• EXERCISE DETAILS
Copy out all lines of the records in which the word "into" appears.

======== DATASET ENTRIES ========

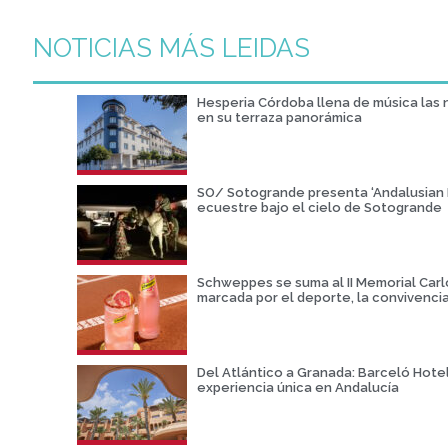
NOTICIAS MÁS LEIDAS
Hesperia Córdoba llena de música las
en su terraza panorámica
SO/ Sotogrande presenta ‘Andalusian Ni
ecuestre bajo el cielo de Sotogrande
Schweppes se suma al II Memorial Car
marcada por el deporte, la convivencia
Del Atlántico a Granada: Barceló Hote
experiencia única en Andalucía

========
======== DATASET ENTRIES ========

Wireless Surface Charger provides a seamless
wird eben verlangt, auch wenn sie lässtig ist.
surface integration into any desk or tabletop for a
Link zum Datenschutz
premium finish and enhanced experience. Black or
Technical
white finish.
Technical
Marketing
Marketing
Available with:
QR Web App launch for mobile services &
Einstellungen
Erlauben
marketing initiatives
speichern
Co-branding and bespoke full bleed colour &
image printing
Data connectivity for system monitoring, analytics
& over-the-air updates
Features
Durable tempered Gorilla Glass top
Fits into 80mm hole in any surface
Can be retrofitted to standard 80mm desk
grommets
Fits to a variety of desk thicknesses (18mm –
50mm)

========

• ANSWER BOX
surface integration into any desk or tabletop for a
Fits into 80mm hole in any surface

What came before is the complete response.